§ **Task objective**
Only the pictures are to be left out; return the rest of the data exactly as it stands.

*** Opening of Extracted entries ***

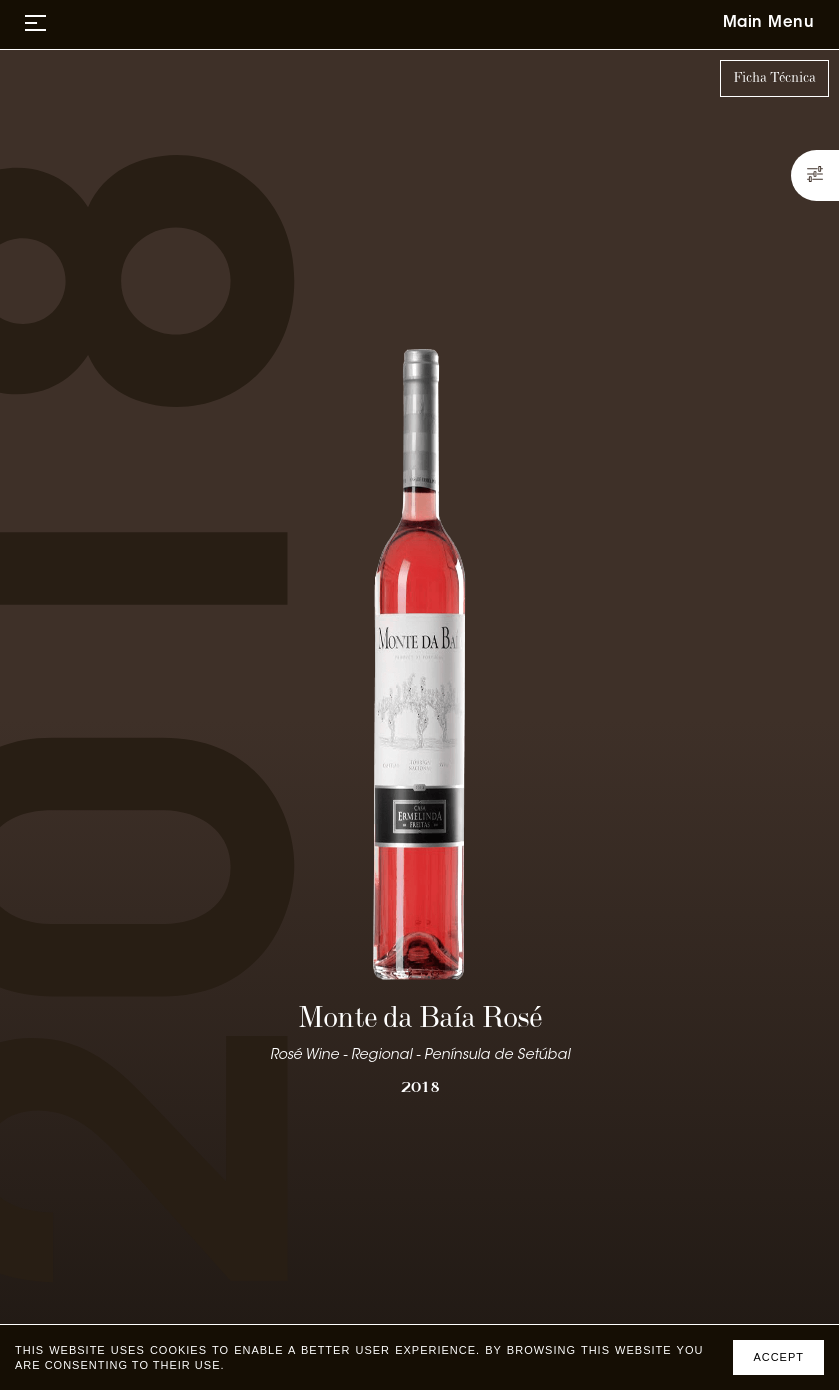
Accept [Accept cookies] (778, 1357)
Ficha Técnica (774, 78)
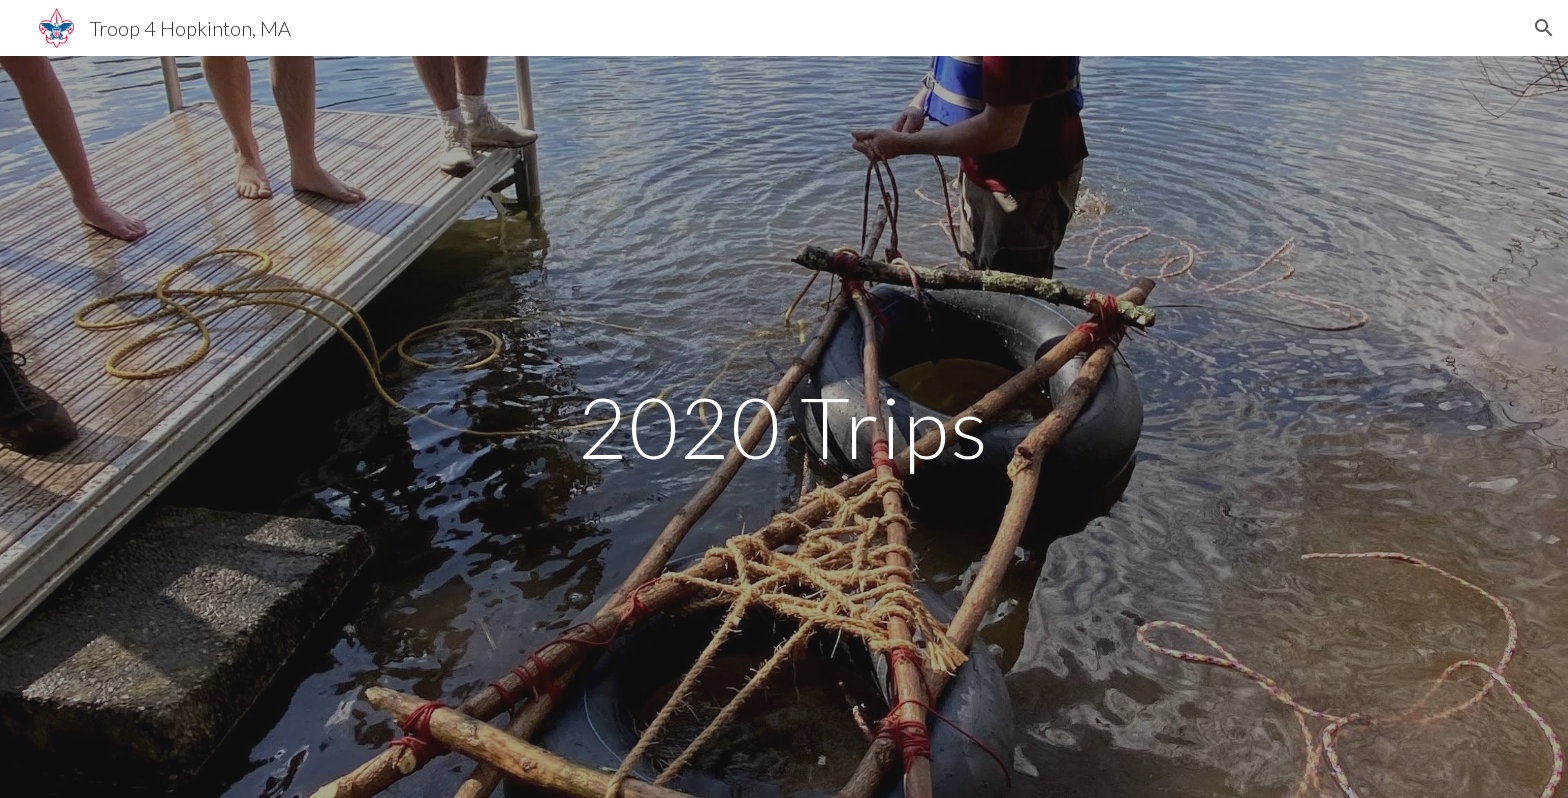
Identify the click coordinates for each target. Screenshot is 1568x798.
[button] (1544, 28)
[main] (784, 426)
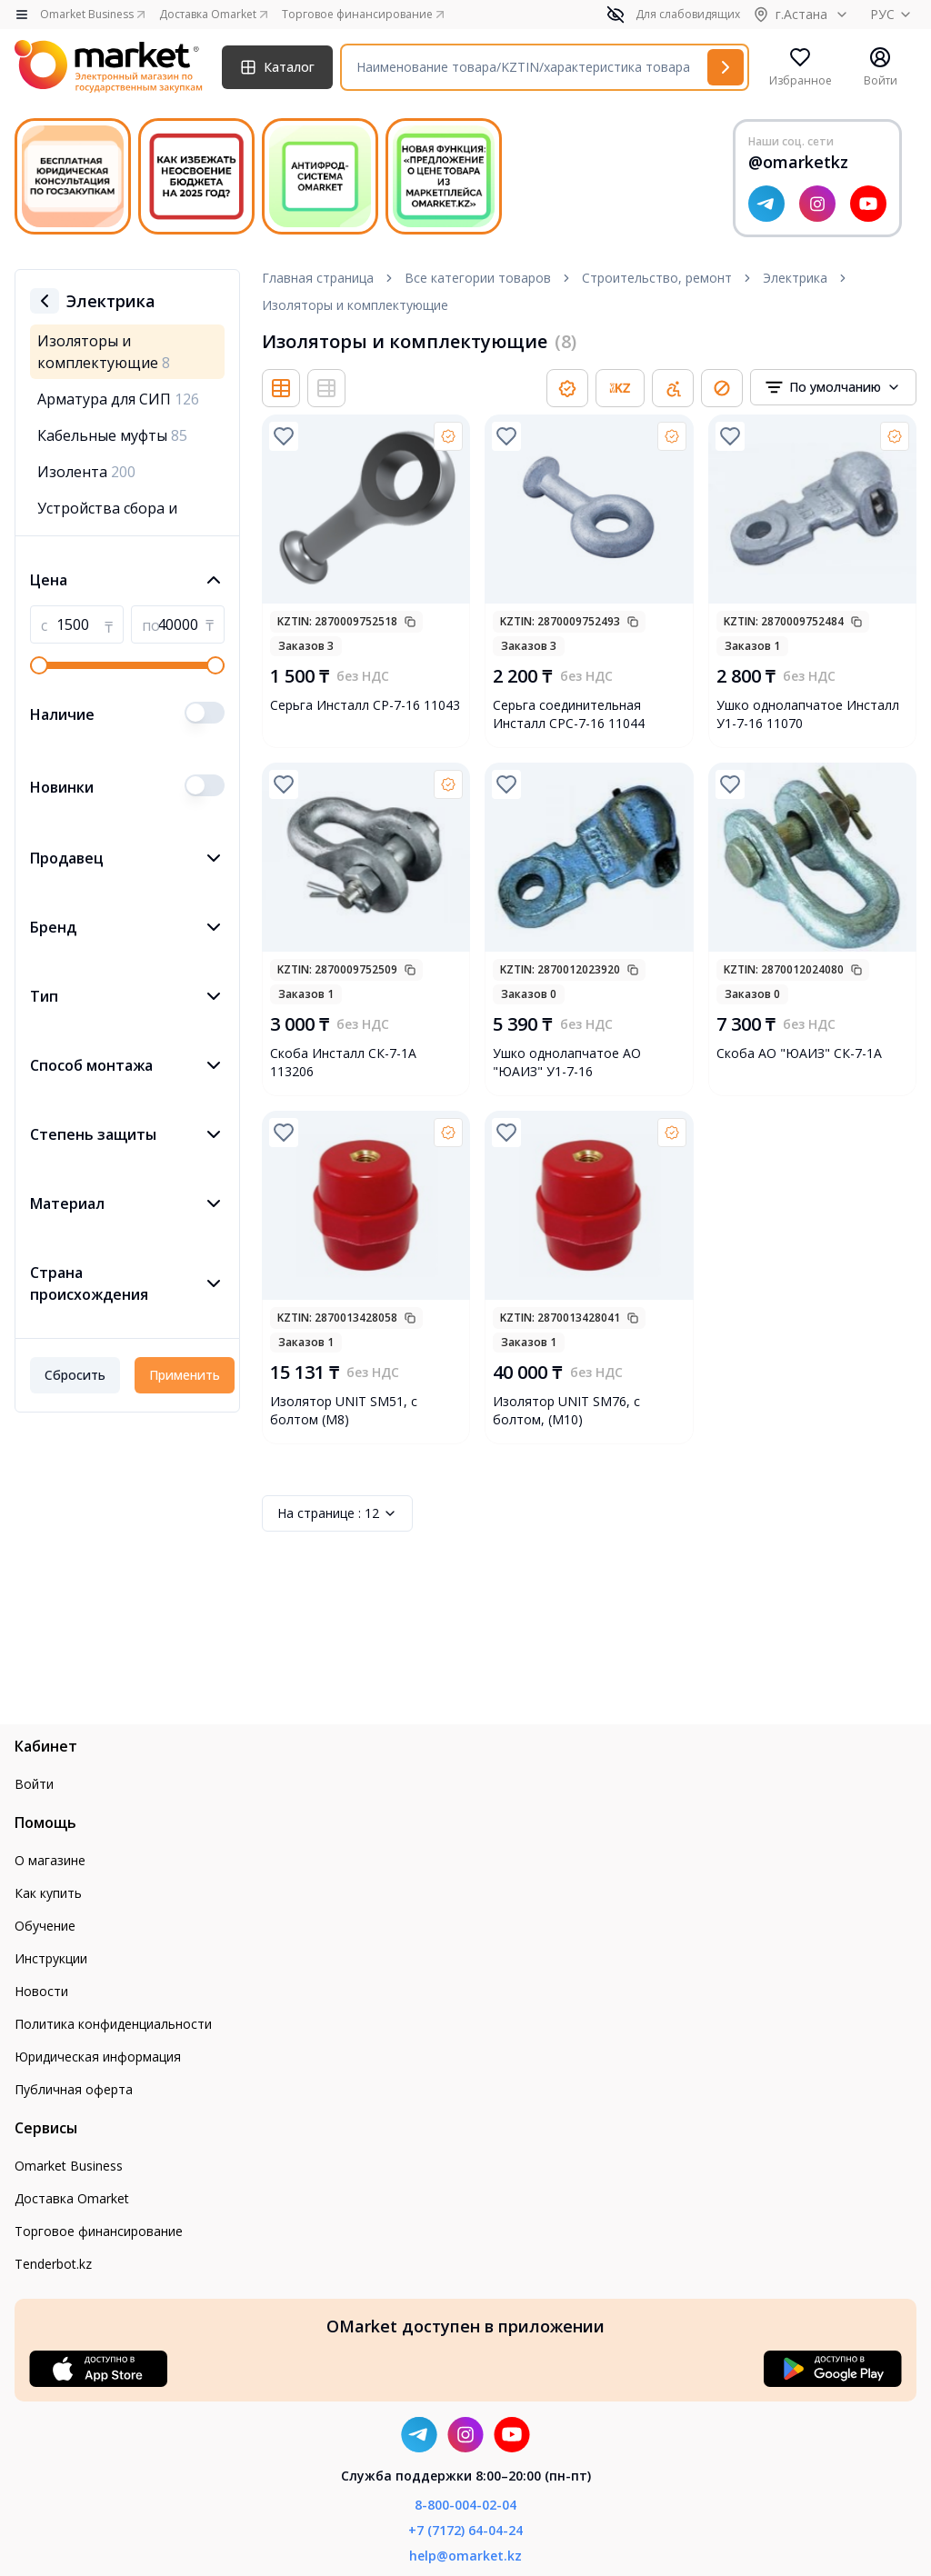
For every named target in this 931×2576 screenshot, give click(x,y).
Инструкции (51, 1958)
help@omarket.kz (465, 2555)
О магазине (50, 1860)
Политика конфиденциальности (113, 2023)
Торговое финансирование (99, 2231)
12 (337, 1513)
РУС (893, 14)
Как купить (48, 1893)
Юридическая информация (98, 2056)
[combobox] (833, 387)
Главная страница (318, 277)
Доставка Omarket (72, 2198)
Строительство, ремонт (657, 277)
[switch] (205, 713)
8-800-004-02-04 (465, 2504)
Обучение (45, 1925)
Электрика (795, 277)
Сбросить (75, 1374)
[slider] (39, 665)
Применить (184, 1374)
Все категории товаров (478, 277)
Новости (41, 1991)
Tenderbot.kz (53, 2263)
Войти (34, 1783)
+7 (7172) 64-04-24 (465, 2530)
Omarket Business (69, 2165)
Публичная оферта (74, 2089)
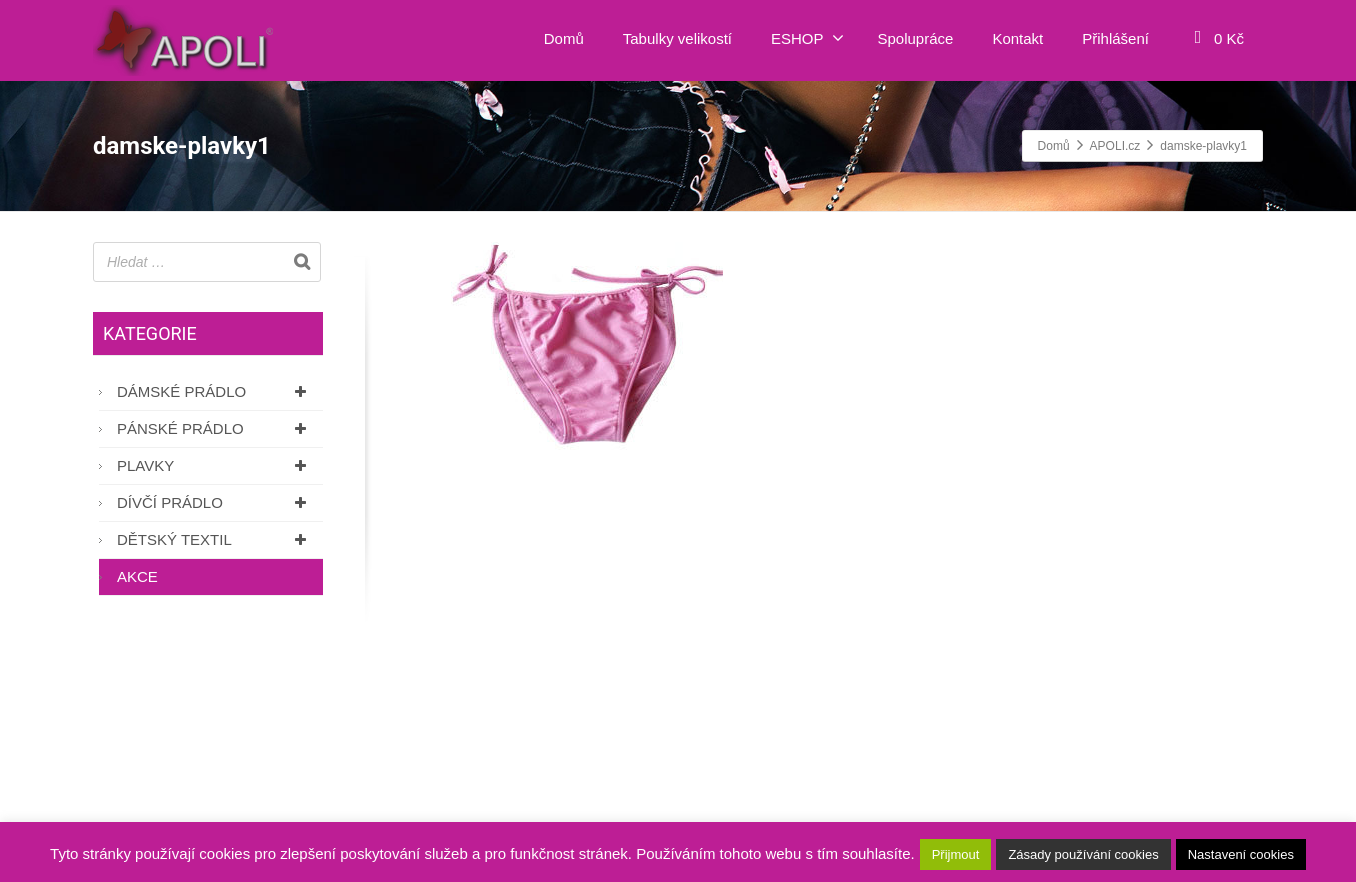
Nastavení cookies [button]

*** Close of Extracted entries ***

§ **Result for this exercise**
Accept [Accept cookies] (778, 1357)
Ficha Técnica (774, 78)
Identify the click coordinates for each target. Screenshot is 1568x798.
[button] (1544, 28)
[main] (784, 426)
For every named target in this 931×2576 screenshot, give click(x,y).
Инструкции (51, 1958)
help@omarket.kz (465, 2555)
О магазине (50, 1860)
Политика конфиденциальности (113, 2023)
Торговое финансирование (99, 2231)
12 (337, 1513)
РУС (893, 14)
Как купить (48, 1893)
Юридическая информация (98, 2056)
[combobox] (833, 387)
Главная страница (318, 277)
Доставка Omarket (72, 2198)
Строительство, ремонт (657, 277)
[switch] (205, 713)
8-800-004-02-04 (465, 2504)
Обучение (45, 1925)
Электрика (795, 277)
Сбросить (75, 1374)
[slider] (39, 665)
Применить (184, 1374)
Все категории товаров (478, 277)
Новости (41, 1991)
Tenderbot.kz (53, 2263)
Войти (34, 1783)
+7 (7172) 64-04-24 (465, 2530)
Omarket Business (69, 2165)
Публичная оферта (74, 2089)
Nastavení cookies [button]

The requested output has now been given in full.